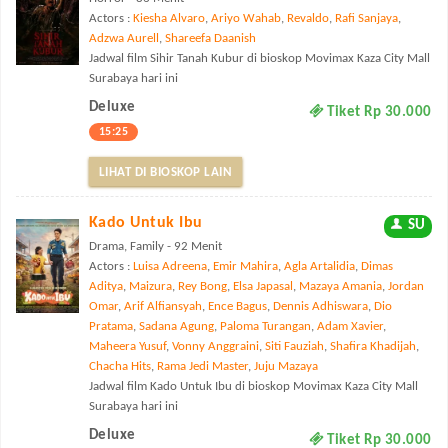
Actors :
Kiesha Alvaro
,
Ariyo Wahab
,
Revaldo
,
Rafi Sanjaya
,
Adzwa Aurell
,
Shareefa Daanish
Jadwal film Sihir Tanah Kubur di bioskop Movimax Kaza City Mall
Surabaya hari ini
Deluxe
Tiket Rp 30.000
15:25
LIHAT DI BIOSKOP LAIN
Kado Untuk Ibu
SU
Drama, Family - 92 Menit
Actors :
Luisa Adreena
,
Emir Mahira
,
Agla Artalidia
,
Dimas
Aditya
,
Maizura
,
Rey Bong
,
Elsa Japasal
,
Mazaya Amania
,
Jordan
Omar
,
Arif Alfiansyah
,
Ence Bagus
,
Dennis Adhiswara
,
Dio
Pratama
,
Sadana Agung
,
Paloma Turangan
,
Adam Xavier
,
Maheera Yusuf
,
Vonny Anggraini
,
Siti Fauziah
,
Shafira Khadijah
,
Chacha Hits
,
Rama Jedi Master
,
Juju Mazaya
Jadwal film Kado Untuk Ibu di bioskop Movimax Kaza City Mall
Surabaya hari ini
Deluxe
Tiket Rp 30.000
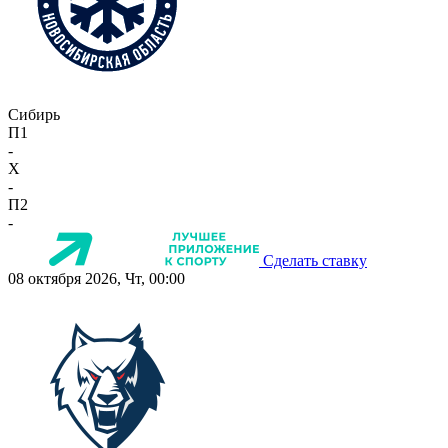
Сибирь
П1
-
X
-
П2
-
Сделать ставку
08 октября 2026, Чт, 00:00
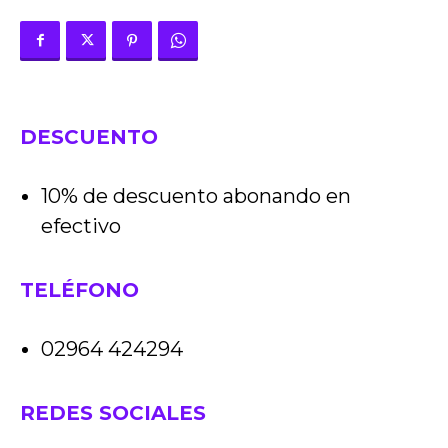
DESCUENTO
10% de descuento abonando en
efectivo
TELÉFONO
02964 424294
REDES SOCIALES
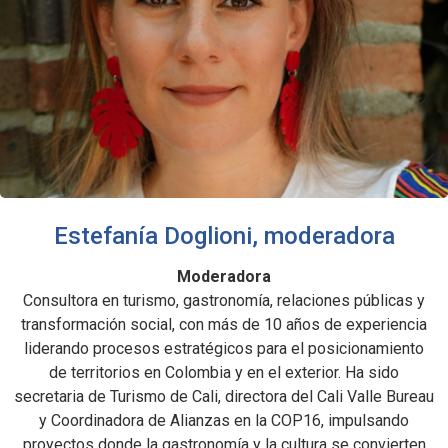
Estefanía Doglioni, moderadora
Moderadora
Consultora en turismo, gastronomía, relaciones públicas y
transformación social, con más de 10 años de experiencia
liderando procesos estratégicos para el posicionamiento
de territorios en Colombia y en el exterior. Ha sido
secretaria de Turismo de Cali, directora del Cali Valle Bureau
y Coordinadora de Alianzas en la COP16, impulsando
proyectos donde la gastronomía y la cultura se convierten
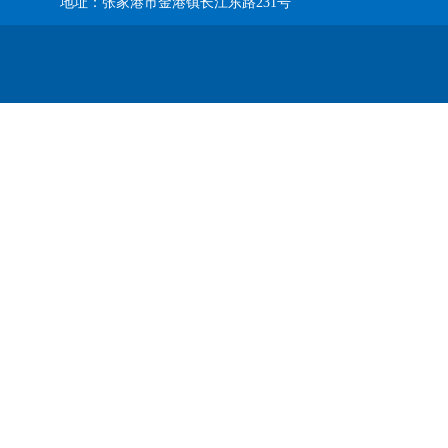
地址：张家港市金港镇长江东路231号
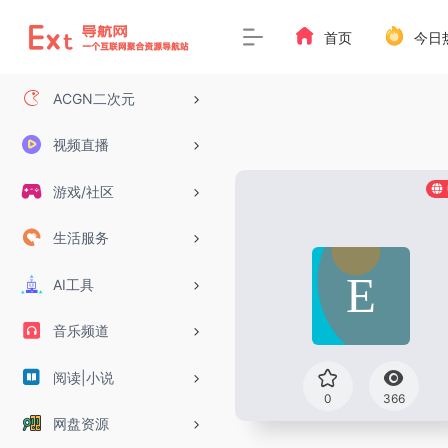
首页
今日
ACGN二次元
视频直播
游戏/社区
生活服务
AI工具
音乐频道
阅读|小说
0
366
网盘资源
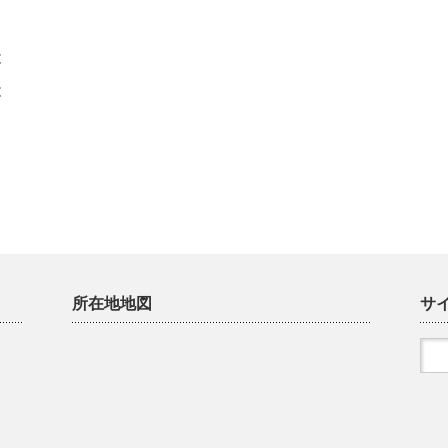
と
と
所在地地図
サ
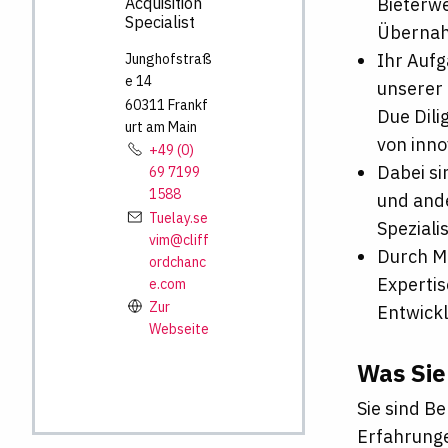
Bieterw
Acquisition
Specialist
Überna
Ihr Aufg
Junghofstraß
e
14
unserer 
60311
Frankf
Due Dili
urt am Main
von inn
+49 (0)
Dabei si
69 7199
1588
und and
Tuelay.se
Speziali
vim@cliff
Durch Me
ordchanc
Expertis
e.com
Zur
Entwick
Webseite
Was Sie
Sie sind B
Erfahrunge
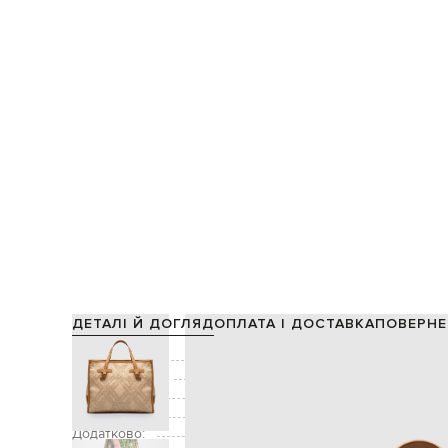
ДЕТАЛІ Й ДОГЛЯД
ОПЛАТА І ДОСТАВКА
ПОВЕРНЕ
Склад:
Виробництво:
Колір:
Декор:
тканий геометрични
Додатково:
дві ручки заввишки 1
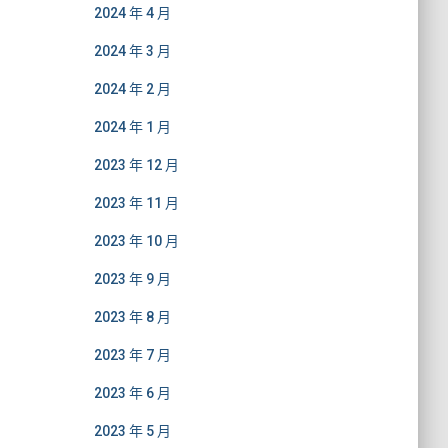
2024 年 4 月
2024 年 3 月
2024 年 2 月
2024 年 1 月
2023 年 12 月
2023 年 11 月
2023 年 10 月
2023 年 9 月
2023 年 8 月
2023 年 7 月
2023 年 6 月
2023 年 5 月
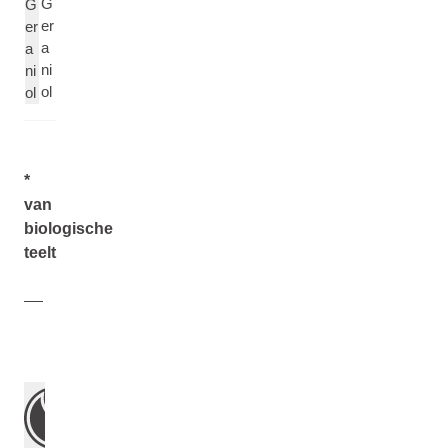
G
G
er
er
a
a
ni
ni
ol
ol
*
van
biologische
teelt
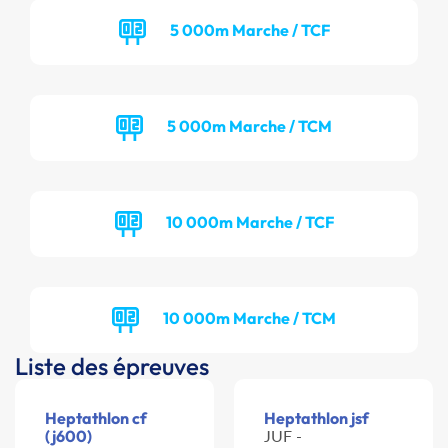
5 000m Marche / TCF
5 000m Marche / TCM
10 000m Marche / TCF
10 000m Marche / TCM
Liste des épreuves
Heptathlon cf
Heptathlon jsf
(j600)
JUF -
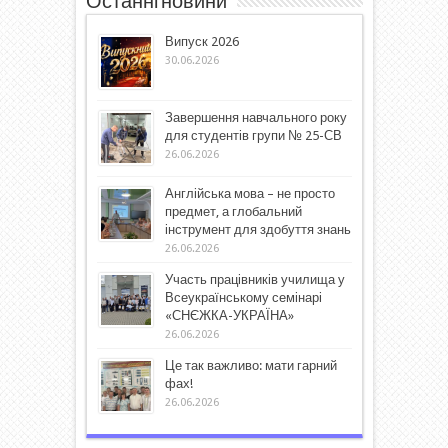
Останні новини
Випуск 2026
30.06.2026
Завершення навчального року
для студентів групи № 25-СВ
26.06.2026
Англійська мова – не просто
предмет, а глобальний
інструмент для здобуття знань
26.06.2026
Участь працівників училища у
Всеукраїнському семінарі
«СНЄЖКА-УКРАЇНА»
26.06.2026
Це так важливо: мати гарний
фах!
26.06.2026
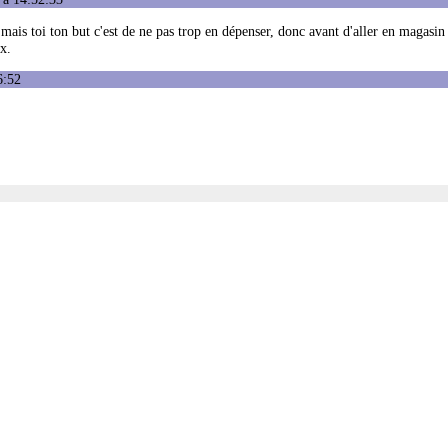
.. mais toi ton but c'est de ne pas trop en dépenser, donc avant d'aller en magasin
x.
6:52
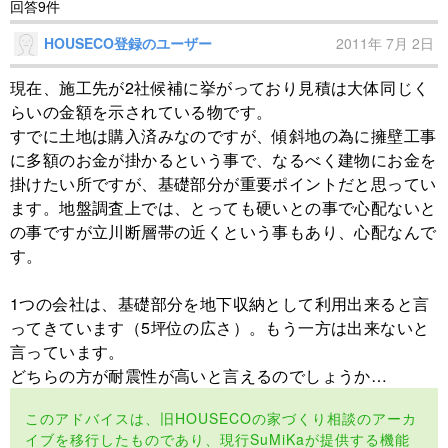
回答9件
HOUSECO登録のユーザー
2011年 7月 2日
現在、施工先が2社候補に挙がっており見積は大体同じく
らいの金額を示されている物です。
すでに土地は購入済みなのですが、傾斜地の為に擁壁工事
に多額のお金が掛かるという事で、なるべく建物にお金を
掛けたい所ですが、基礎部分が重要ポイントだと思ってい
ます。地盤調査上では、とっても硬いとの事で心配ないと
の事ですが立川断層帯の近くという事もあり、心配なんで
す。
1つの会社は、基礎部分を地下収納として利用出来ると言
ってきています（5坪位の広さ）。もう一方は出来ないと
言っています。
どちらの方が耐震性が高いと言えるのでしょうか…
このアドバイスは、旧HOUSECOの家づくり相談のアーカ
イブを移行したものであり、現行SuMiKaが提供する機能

************

> **What the exercise asks**
Copy out the data above to the letter, and keep every picture out of it.

> **Answer**
Actors :
Kiesha Alvaro
,
Ariyo Wahab
,
Revaldo
,
Rafi Sanjaya
,
Adzwa Aurell
,
Shareefa Daanish
Jadwal film Sihir Tanah Kubur di bioskop Movimax Kaza City Mall
Surabaya hari ini
Deluxe
Tiket Rp 30.000
15:25
LIHAT DI BIOSKOP LAIN
Kado Untuk Ibu
SU
Drama, Family - 92 Menit
Actors :
Luisa Adreena
,
Emir Mahira
,
Agla Artalidia
,
Dimas
Aditya
,
Maizura
,
Rey Bong
,
Elsa Japasal
,
Mazaya Amania
,
Jordan
Omar
,
Arif Alfiansyah
,
Ence Bagus
,
Dennis Adhiswara
,
Dio
Pratama
,
Sadana Agung
,
Paloma Turangan
,
Adam Xavier
,
Maheera Yusuf
,
Vonny Anggraini
,
Siti Fauziah
,
Shafira Khadijah
,
Chacha Hits
,
Rama Jedi Master
,
Juju Mazaya
Jadwal film Kado Untuk Ibu di bioskop Movimax Kaza City Mall
Surabaya hari ini
Deluxe
Tiket Rp 30.000
Сибирь
П1
-
X
-
П2
-
Сделать ставку
08 октября 2026, Чт, 00:00
DESCUENTO
10% de descuento abonando en
efectivo
TELÉFONO
02964 424294
REDES SOCIALES
Estefanía Doglioni, moderadora
Moderadora
Consultora en turismo, gastronomía, relaciones públicas y
transformación social, con más de 10 años de experiencia
liderando procesos estratégicos para el posicionamiento
de territorios en Colombia y en el exterior. Ha sido
secretaria de Turismo de Cali, directora del Cali Valle Bureau
y Coordinadora de Alianzas en la COP16, impulsando
proyectos donde la gastronomía y la cultura se convierten
地址：张家港市金港镇长江东路231号
首页
今日
ACGN二次元
视频直播
游戏/社区
生活服务
AI工具
音乐频道
阅读|小说
0
366
网盘资源
と
と
所在地地図
サ
Bieterw
Acquisition
Specialist
Überna
Ihr Aufg
Junghofstraß
e
14
unserer 
60311
Frankf
Due Dili
urt am Main
von inn
+49 (0)
Dabei si
69 7199
1588
und and
Tuelay.se
Speziali
vim@cliff
Durch Me
ordchanc
Expertis
e.com
Zur
Entwick
Webseite
Was Sie
Sie sind B
Erfahrunge
ДЕТАЛІ Й ДОГЛЯД
ОПЛАТА І ДОСТАВКА
ПОВЕРНЕ
Склад:
Виробництво:
Колір:
Декор:
тканий геометрични
Додатково:
дві ручки заввишки 1
2024 年 4 月
2024 年 3 月
2024 年 2 月
2024 年 1 月
2023 年 12 月
2023 年 11 月
2023 年 10 月
2023 年 9 月
2023 年 8 月
2023 年 7 月
2023 年 6 月
2023 年 5 月
G
G
er
er
a
a
ni
ni
ol
ol
*
van
biologische
teelt
5 000m Marche / TCF
5 000m Marche / TCM
10 000m Marche / TCF
10 000m Marche / TCM
Liste des épreuves
Heptathlon cf
Heptathlon jsf
(j600)
JUF -
Останні новини
Випуск 2026
30.06.2026
Завершення навчального року
для студентів групи № 25-СВ
26.06.2026
Англійська мова – не просто
предмет, а глобальний
інструмент для здобуття знань
26.06.2026
Участь працівників училища у
Всеукраїнському семінарі
«СНЄЖКА-УКРАЇНА»
26.06.2026
Це так важливо: мати гарний
фах!
26.06.2026
.. mais toi ton but c'est de ne pas trop en dépenser, donc avant d'aller en magasin
x.
6:52
回答9件
HOUSECO登録のユーザー
2011年 7月 2日
現在、施工先が2社候補に挙がっており見積は大体同じく
らいの金額を示されている物です。
すでに土地は購入済みなのですが、傾斜地の為に擁壁工事
に多額のお金が掛かるという事で、なるべく建物にお金を
掛けたい所ですが、基礎部分が重要ポイントだと思ってい
ます。地盤調査上では、とっても硬いとの事で心配ないと
の事ですが立川断層帯の近くという事もあり、心配なんで
す。
1つの会社は、基礎部分を地下収納として利用出来ると言
ってきています（5坪位の広さ）。もう一方は出来ないと
言っています。
どちらの方が耐震性が高いと言えるのでしょうか…
このアドバイスは、旧HOUSECOの家づくり相談のアーカ
イブを移行したものであり、現行SuMiKaが提供する機能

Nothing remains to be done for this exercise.